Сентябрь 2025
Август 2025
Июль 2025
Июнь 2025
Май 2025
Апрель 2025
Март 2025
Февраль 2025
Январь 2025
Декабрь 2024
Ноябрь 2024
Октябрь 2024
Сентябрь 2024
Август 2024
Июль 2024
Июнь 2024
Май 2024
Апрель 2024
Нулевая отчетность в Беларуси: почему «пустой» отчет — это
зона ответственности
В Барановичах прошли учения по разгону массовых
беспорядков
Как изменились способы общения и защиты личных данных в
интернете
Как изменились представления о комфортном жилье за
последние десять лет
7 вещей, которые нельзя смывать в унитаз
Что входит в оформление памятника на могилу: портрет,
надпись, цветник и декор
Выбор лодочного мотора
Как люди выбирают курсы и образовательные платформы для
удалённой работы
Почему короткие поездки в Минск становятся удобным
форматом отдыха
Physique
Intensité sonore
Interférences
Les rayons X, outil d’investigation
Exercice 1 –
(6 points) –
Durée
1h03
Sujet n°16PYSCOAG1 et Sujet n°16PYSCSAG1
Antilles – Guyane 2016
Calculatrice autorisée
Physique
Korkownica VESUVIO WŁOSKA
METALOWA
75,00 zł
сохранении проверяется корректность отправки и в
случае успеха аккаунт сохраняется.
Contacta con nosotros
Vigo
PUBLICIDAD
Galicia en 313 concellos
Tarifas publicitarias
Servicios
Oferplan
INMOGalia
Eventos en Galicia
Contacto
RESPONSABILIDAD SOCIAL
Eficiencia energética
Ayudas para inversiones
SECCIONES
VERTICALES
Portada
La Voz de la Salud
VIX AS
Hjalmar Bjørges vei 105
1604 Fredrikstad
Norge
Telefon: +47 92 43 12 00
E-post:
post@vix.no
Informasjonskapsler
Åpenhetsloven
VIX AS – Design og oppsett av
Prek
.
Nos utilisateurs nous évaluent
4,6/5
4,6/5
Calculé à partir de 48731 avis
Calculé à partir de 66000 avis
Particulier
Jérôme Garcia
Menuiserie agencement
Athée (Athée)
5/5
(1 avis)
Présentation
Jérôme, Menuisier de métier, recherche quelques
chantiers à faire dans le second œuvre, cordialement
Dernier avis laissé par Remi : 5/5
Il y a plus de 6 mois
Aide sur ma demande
■ ■ ■ ■ ■
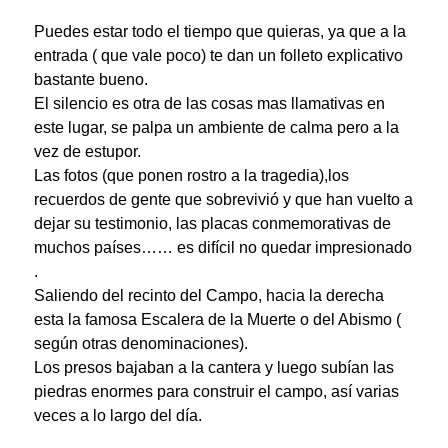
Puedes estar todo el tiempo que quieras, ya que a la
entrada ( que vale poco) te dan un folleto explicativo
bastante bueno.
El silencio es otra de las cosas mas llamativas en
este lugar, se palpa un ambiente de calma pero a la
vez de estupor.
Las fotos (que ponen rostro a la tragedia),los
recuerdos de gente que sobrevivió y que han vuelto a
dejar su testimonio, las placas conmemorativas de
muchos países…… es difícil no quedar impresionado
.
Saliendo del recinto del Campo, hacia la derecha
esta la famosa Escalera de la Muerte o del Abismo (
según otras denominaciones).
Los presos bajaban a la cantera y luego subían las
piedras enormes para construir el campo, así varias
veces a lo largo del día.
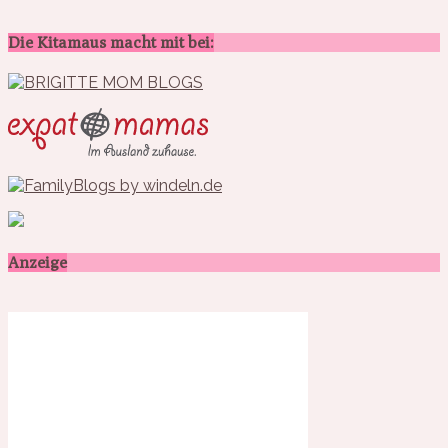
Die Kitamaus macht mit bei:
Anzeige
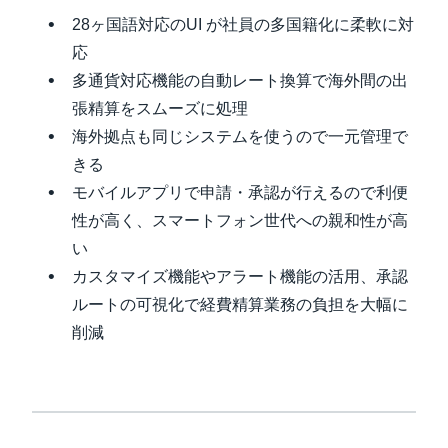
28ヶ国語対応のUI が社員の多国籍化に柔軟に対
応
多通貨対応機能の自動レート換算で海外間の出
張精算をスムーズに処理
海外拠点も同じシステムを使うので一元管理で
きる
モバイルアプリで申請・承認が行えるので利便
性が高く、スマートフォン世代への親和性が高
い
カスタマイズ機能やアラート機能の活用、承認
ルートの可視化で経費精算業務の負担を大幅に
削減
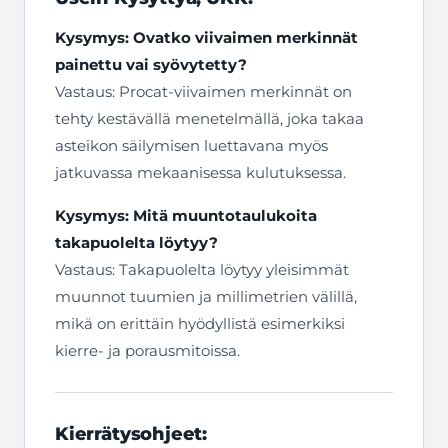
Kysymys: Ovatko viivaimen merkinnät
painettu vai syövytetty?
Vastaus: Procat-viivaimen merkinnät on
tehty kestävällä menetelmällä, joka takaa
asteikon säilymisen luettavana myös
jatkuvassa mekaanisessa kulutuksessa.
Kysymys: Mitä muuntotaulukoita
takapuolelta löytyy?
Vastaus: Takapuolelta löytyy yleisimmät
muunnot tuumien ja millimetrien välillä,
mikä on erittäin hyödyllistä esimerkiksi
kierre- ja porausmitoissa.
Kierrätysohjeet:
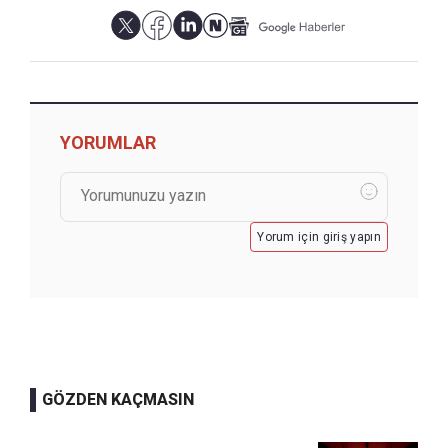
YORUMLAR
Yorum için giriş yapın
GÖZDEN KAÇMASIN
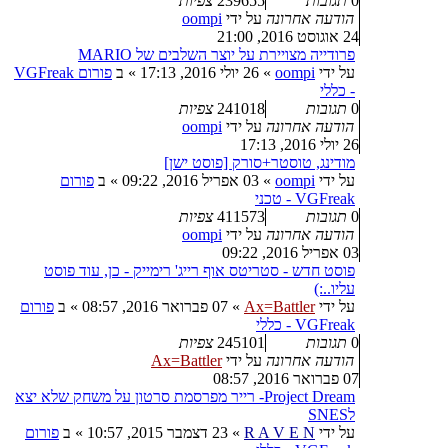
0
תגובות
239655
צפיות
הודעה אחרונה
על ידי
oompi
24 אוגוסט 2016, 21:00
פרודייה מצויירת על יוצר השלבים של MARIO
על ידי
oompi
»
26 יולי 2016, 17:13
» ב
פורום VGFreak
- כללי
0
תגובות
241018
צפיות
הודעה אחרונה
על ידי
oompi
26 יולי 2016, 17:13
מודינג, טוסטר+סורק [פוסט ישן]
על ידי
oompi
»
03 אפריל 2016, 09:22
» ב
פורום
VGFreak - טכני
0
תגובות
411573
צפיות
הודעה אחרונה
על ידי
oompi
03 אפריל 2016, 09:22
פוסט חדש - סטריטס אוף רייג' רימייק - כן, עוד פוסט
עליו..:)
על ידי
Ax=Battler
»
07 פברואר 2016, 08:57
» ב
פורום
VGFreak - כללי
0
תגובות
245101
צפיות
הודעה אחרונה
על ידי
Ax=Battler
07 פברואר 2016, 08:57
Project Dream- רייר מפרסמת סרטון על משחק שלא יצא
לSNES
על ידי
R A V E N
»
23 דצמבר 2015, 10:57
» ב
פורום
■ ■ ■ ■ ■
_PROBLEM TO SOLVE_
Set down, exactly as they stand above, the lines starting with the line with "Октябрь 2024" and going on through the line with "удалённой работы", and no others.

_YOUR RESPONSE_
Октябрь 2024
Сентябрь 2024
Август 2024
Июль 2024
Июнь 2024
Май 2024
Апрель 2024
Нулевая отчетность в Беларуси: почему «пустой» отчет — это
зона ответственности
В Барановичах прошли учения по разгону массовых
беспорядков
Как изменились способы общения и защиты личных данных в
интернете
Как изменились представления о комфортном жилье за
последние десять лет
7 вещей, которые нельзя смывать в унитаз
Что входит в оформление памятника на могилу: портрет,
надпись, цветник и декор
Выбор лодочного мотора
Как люди выбирают курсы и образовательные платформы для
удалённой работы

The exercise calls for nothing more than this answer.